Table 6 Population parameter estimates and 95 % credible intervals

Finally, Figs. 5 and 6 represent the posterior means and 95 % credible intervals of the item discrimination and original difficulty estimates (\(b_i^*\)), respectively. The discrimination parameter estimates are relatively low, where approximately 50 % of the items have sufficient discriminating power. In addition, by comparing the difficulty parameter estimates with the population mean estimates, it follows that the tests were relatively easy, since most of the difficulty values are below zero. To obtain more accurate estimates of latent growth of well-performing and excellent examinees, more difficult test items are needed. The relatively easy items led to skewed population distributions (see Fig. 3), where a lot of students performed very well, which makes it difficult to accurately measure the math performances of these students. However, note that the within-examinee dependency structure over time contributes to an improved estimate of subject-specific latent trait, since it supports the use of information from other grade years to estimate the achievement level.

Fig. 5
figure 5

Posterior means and HPD intervals for the discrimination parameters

Fig. 6
figure 6

Posterior means and HPD intervals for the difficulty parameters

7 Conclusions and comments

A longitudinal item response model is proposed, where the within-examinee latent trait dependencies are explicitly modeled using different covariance structures. The time-heterogenous covariance structures allow for time-varying latent trait variances, covariances, and correlations. The complex dependency structure across time and identification issues lead to restrictions on the covariance matrix, which complicates the specification of priors and implementation of an MCMC algorithm. By conditioning on a reference or baseline time-point, an unrestricted unstructured covariance matrix was specified given the baseline population parameters. Furthermore, the restricted structured covariance models were handled as restricted versions of the unstructured restricted covariance model, which was estimated through the developed MCMC method.

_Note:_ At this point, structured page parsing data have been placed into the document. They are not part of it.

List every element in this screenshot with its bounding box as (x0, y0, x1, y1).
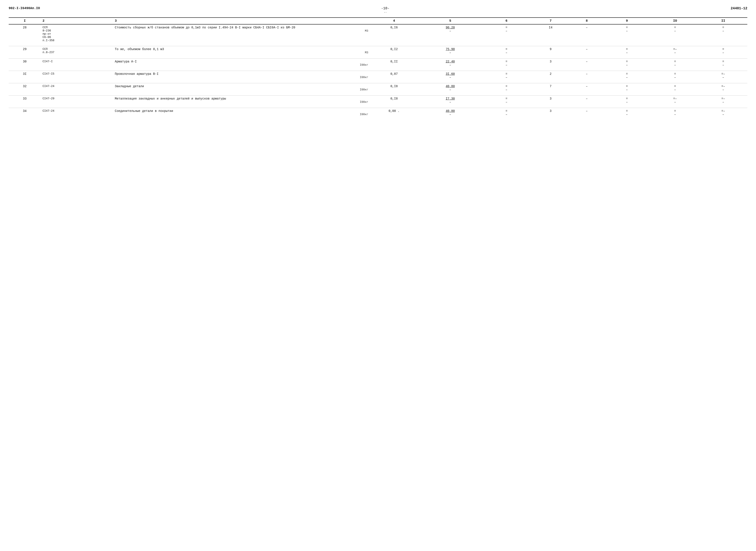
cell-col11: = – (699, 24, 747, 43)
cell-col11: = – (699, 59, 747, 68)
cell-col11: =– – (699, 71, 747, 81)
cell-col7: 3 (531, 108, 571, 118)
spacer-row (9, 68, 747, 71)
cell-col4: 0,I8 (370, 96, 418, 105)
main-table: I 2 3 4 5 6 7 8 9 IO II 28ССП 8–236 пр-н… (9, 17, 747, 120)
spacer-row (9, 117, 747, 120)
col-header-8: 8 (571, 18, 603, 24)
cell-col9: = – (603, 83, 651, 93)
col-header-11: II (699, 18, 747, 24)
cell-price: 3I,60– (418, 71, 482, 81)
cell-col6: = – (482, 71, 531, 81)
cell-col4: 0,08 . (370, 108, 418, 118)
cell-col6: = – (482, 46, 531, 56)
cell-col8: – (571, 59, 603, 68)
cell-col8: – (571, 83, 603, 93)
cell-price: I7,30– (418, 96, 482, 105)
cell-col6: = – (482, 24, 531, 43)
cell-col4: 0,II (370, 59, 418, 68)
cell-col6: = – (482, 96, 531, 105)
cell-col7: 3 (531, 59, 571, 68)
col-header-1: I (9, 18, 41, 24)
cell-col9: = – (603, 59, 651, 68)
cell-row-number: 29 (9, 46, 41, 56)
cell-col8: – (571, 108, 603, 118)
cell-description: Арматура А-II00кг (113, 59, 370, 68)
cell-code: ССП 8–236 пр-нт С6–06 п.I–358 (41, 24, 113, 43)
cell-col7: 3 (531, 96, 571, 105)
table-row: 28ССП 8–236 пр-нт С6–06 п.I–358Стоимость… (9, 24, 747, 43)
col-header-7: 7 (531, 18, 571, 24)
table-row: 34СI47–24Соединительные детали в покрыти… (9, 108, 747, 118)
table-row: 3IСI47–I5Проволочная арматура В-II00кг0,… (9, 71, 747, 81)
table-row: 33СI47–29Металлизация закладных и анкерн… (9, 96, 747, 105)
cell-price: 40,80– (418, 108, 482, 118)
cell-code: СI47–24 (41, 83, 113, 93)
col-header-9: 9 (603, 18, 651, 24)
cell-row-number: 28 (9, 24, 41, 43)
cell-code: ССП п.8–237 (41, 46, 113, 56)
cell-row-number: 3I (9, 71, 41, 81)
col-header-2: 2 (41, 18, 113, 24)
cell-col11: =– – (699, 108, 747, 118)
col-header-6: 6 (482, 18, 531, 24)
cell-col6: = – (482, 59, 531, 68)
cell-col9: = – (603, 71, 651, 81)
col-header-10: IO (651, 18, 699, 24)
cell-description: Стоимость сборных ж/б стаканов объемом д… (113, 24, 370, 43)
cell-col7: 2 (531, 71, 571, 81)
cell-col9: = – (603, 108, 651, 118)
cell-col8: – (571, 96, 603, 105)
cell-col8: – (571, 24, 603, 43)
cell-price: 22,40– (418, 59, 482, 68)
cell-col9: = – (603, 24, 651, 43)
page-header: 902-I-I6490Aп.IO -10- .. 24401-12 (9, 7, 747, 13)
cell-price: 90,20– (418, 24, 482, 43)
col-header-3: 3 (113, 18, 370, 24)
cell-col10: =– – (651, 96, 699, 105)
table-row: 32СI47–24Закладные деталиI00кг0,I840,80–… (9, 83, 747, 93)
cell-code: СI47–24 (41, 108, 113, 118)
cell-col10: = – (651, 108, 699, 118)
cell-col7: 9 (531, 46, 571, 56)
cell-description: Закладные деталиI00кг (113, 83, 370, 93)
cell-col11: = – (699, 46, 747, 56)
cell-col4: 0,07 (370, 71, 418, 81)
cell-price: 40,80– (418, 83, 482, 93)
cell-col10: =– – (651, 46, 699, 56)
cell-col9: = – (603, 96, 651, 105)
header-right: 24401-12 (731, 7, 747, 10)
cell-col4: 0,I8 (370, 83, 418, 93)
spacer-row (9, 43, 747, 46)
cell-col8: – (571, 46, 603, 56)
cell-col10: = – (651, 24, 699, 43)
cell-price: 75,90– (418, 46, 482, 56)
cell-col10: = – (651, 83, 699, 93)
cell-col4: 0,I6 (370, 24, 418, 43)
spacer-row (9, 80, 747, 83)
cell-row-number: 33 (9, 96, 41, 105)
cell-description: Металлизация закладных и анкерных детале… (113, 96, 370, 105)
cell-col11: =– – (699, 83, 747, 93)
col-header-5: 5 (418, 18, 482, 24)
cell-col4: 0,I2 (370, 46, 418, 56)
cell-col6: = – (482, 83, 531, 93)
table-row: 30СI47–IАрматура А-II00кг0,II22,40–= –3–… (9, 59, 747, 68)
cell-col10: = – (651, 71, 699, 81)
header-center: -10- .. (381, 7, 389, 13)
table-row: 29ССП п.8–237То же, объемом более 0,1 м3… (9, 46, 747, 56)
cell-code: СI47–I5 (41, 71, 113, 81)
cell-row-number: 30 (9, 59, 41, 68)
spacer-row (9, 56, 747, 59)
header-left: 902-I-I6490Aп.IO (9, 7, 40, 10)
cell-col10: = – (651, 59, 699, 68)
spacer-row (9, 93, 747, 96)
cell-row-number: 32 (9, 83, 41, 93)
cell-col8: – (571, 71, 603, 81)
cell-description: Соединительные детали в покрытииI00кг (113, 108, 370, 118)
cell-code: СI47–29 (41, 96, 113, 105)
cell-col11: =– – (699, 96, 747, 105)
cell-description: То же, объемом более 0,1 м3М3 (113, 46, 370, 56)
cell-row-number: 34 (9, 108, 41, 118)
cell-col6: = – (482, 108, 531, 118)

The developed Bayesian methods include an MCMC estimation method, and different posterior predictive assessment tools. In a simulation study, the MCMC algorithm showed a good recovery of the model parameters. The assessment tools were shown to be useful in evaluating the fit of the model.

Various model extensions of the LIRT model can be considered. The latent variable distribution is assumed to be multivariate normal. This can be adjusted for example by using a multivariate skewed latent variable distribution to model asymmetric latent trait distributions. Furthermore, the skewed latent variable approach of Azevedo et al. (2011) could be used. The extension to nominal and ordinal response data can be made by defining a more flexible response model at level 1 of the longitudinal model. Dropouts and inclusions of examinees were not allowed in the present data study. A multiple imputation method could be developed to support this situation, see Azevedo (2008). More general, the LIRT model can be adapted to accommodate incomplete designs, latent growth curves, collateral information for latent traits, informative mechanisms of non-response, mixture structures on latent traits and/or item and population parameters, and flexible latent trait distributions, among other things. This requires defining a more general IRT model for the response data using flexible priors that can include the different extensions.